*** Opening of Data for processing ***

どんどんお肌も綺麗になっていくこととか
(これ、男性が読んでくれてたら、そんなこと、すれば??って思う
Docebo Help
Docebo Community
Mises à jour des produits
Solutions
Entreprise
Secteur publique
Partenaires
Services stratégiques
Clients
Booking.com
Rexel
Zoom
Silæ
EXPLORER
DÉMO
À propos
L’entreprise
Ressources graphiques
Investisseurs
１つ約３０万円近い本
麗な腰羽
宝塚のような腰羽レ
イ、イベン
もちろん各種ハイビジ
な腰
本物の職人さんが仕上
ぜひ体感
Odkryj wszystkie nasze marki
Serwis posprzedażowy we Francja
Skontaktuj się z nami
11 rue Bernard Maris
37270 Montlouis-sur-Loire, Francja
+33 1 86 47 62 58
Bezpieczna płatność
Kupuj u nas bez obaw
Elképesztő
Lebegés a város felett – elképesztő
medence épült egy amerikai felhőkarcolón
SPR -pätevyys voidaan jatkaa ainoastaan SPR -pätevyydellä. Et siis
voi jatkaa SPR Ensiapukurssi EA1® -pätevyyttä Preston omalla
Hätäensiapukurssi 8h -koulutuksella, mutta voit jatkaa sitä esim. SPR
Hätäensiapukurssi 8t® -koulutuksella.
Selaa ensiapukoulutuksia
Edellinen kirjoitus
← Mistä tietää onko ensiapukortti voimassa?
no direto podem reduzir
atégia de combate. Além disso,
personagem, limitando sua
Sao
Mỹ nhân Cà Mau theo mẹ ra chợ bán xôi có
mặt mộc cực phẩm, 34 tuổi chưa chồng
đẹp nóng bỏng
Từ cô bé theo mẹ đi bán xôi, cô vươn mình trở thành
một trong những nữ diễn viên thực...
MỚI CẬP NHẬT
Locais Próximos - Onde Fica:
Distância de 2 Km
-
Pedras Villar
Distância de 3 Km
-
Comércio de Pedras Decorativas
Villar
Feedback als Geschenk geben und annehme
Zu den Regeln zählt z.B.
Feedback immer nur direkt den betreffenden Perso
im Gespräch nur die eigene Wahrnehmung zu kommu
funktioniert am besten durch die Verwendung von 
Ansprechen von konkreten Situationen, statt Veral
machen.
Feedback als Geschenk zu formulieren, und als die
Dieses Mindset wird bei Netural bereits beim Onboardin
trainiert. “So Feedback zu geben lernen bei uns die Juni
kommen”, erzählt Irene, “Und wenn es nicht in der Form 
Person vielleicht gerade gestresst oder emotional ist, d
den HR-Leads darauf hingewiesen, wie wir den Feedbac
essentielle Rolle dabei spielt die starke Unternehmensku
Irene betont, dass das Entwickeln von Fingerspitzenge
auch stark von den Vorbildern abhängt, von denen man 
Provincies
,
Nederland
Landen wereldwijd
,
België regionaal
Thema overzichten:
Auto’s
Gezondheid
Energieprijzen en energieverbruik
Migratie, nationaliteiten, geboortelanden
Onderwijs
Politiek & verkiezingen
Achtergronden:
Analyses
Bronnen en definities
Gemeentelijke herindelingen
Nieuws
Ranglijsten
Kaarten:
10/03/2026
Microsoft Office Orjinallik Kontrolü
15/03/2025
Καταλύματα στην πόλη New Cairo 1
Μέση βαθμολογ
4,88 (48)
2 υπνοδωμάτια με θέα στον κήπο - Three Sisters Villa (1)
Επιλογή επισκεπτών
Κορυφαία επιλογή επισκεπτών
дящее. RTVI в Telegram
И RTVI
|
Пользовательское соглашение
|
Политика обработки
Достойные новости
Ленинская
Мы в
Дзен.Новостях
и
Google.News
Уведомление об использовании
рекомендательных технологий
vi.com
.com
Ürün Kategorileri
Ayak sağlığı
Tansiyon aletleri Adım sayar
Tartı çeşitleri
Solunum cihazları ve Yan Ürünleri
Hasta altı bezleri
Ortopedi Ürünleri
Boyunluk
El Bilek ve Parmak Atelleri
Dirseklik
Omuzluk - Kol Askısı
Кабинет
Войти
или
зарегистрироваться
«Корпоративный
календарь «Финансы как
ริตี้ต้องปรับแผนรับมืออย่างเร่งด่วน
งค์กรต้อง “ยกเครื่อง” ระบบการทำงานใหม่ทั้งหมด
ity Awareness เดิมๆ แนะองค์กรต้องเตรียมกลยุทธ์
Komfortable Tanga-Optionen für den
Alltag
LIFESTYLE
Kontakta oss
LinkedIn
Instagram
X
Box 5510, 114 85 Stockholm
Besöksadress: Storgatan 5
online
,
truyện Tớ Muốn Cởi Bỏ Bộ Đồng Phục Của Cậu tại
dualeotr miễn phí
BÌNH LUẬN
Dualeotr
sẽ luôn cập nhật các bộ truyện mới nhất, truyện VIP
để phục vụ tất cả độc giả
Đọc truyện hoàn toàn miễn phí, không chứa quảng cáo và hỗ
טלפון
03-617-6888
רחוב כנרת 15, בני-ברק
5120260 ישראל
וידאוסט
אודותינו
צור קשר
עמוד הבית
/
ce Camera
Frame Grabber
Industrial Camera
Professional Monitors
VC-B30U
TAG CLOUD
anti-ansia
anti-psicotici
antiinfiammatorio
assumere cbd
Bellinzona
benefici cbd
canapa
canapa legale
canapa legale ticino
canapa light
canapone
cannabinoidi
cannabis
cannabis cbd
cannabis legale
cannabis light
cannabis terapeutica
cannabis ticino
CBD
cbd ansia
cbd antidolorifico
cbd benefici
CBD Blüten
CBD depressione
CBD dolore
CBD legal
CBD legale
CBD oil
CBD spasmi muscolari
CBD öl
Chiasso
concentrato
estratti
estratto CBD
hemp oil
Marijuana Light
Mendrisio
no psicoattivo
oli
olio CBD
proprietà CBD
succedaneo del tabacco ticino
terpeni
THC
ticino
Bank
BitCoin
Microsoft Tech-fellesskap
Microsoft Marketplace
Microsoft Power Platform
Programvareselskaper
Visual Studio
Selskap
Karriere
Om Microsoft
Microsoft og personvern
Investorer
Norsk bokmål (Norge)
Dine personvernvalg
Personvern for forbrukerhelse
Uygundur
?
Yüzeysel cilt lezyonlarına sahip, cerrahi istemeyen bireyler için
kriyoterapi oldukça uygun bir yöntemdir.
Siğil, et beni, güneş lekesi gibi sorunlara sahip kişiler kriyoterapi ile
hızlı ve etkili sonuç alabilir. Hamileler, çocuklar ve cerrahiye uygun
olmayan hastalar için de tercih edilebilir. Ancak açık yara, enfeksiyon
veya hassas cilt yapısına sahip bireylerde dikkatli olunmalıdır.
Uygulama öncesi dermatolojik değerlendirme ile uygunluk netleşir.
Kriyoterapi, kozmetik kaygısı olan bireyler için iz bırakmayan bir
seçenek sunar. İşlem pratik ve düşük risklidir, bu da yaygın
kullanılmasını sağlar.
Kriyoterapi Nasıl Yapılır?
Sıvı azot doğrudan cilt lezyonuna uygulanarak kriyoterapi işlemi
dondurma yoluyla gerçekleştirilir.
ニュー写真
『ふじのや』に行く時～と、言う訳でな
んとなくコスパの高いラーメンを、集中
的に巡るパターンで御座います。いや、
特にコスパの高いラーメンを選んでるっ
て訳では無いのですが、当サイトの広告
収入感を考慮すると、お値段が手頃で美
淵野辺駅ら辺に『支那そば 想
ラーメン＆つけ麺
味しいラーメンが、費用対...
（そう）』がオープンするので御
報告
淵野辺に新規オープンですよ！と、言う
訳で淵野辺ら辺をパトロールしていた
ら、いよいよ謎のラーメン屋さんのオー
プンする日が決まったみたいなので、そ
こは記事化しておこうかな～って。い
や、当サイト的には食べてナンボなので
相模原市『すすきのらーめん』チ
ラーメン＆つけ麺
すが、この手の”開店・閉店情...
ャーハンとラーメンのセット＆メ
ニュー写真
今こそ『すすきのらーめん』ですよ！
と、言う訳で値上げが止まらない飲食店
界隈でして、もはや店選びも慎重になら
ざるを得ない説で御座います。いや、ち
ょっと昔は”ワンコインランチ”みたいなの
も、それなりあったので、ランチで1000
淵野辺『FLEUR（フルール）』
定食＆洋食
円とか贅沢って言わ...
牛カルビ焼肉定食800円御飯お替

*** Close of Data for processing ***

- **Work item**
Your task is to write out the lines from the one with "んとなくコスパの高いラーメンを、集中" through the end of the records, exactly and with nothing added.

- **Task output**
んとなくコスパの高いラーメンを、集中
的に巡るパターンで御座います。いや、
特にコスパの高いラーメンを選んでるっ
て訳では無いのですが、当サイトの広告
収入感を考慮すると、お値段が手頃で美
淵野辺駅ら辺に『支那そば 想
ラーメン＆つけ麺
味しいラーメンが、費用対...
（そう）』がオープンするので御
報告
淵野辺に新規オープンですよ！と、言う
訳で淵野辺ら辺をパトロールしていた
ら、いよいよ謎のラーメン屋さんのオー
プンする日が決まったみたいなので、そ
こは記事化しておこうかな～って。い
や、当サイト的には食べてナンボなので
相模原市『すすきのらーめん』チ
ラーメン＆つけ麺
すが、この手の”開店・閉店情...
ャーハンとラーメンのセット＆メ
ニュー写真
今こそ『すすきのらーめん』ですよ！
と、言う訳で値上げが止まらない飲食店
界隈でして、もはや店選びも慎重になら
ざるを得ない説で御座います。いや、ち
ょっと昔は”ワンコインランチ”みたいなの
も、それなりあったので、ランチで1000
淵野辺『FLEUR（フルール）』
定食＆洋食
円とか贅沢って言わ...
牛カルビ焼肉定食800円御飯お替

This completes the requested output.